Life After Deaf: My Misadventures in Hearing Loss and Recovery
Noel Holston
May 9, 2021
Noel Holston spoke about his experiences related in his book, Life After Deaf – My Misadventures in Hearing Loss and Recovery.
Born in Mississippi, he had a career in journalism, starting out as a reporter, and becoming a TV critic for the Orlando Sentinel and Newsday. He described himself as “unscathed” until waking up one morning in 2010 with hearing gone. The cause remains unclear; it seems to have been an autoimmune thing.
Various attempts to treat the problem with drugs did not work. Finally, recourse was had to a cochlear implant. Holston explained that this is not akin to a hearing aid. Instead, it’s a mini-computer that translates sounds into digital impulses, sent down a wire into the relevant area of the brain, which then in turn translates the data into what it makes sense of in a way similar to how it interprets sounds received in the normal fashion.
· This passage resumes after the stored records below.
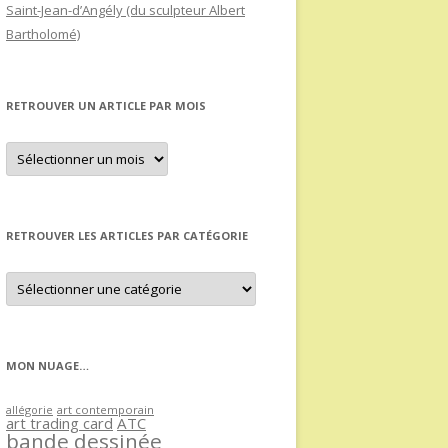
Saint-Jean-d’Angély (du sculpteur Albert
Bartholomé)
RETROUVER UN ARTICLE PAR MOIS
Retrouver
un
article
par
mois
RETROUVER LES ARTICLES PAR CATÉGORIE
Retrouver
les
articles
par
catégorie
MON NUAGE…
allégorie
art contemporain
art trading card
ATC
bande dessinée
The implant is installed in the skull by boring a hole. Holston likened it to a root canal.
After the surgery, at first the sounds seem like gibberish; it takes some time and effort for the brain to learn the new system, and eventually to understand spoken words. Holston said it was a two year struggle for him, and even then, not very successful. Finally the problem was discovered: a wire had worked its way out and was dangling in his ear canal. This necessitated pulling out the cochlear implant and re- installing a new one, a do-over, with the whole learning process restarted. This time the results were better.
Holston is now able to function quite well hearing and speaking words. However, he said he’d always been “marinated” in music; he married a singer; but his ability to enjoy music is still much impaired, because the implant system does not allow for the range and nuances of sound that music entails. Holston said he’s now able to appreciate music that he’s very familiar with, so his memory fills a lot in. But new music can’t do much for him.
He characterized his book as really being about learning to live with limits and challenges. Getting “scathed” makes one grow. “What doesn’t kill me,” he said, “makes a good story.”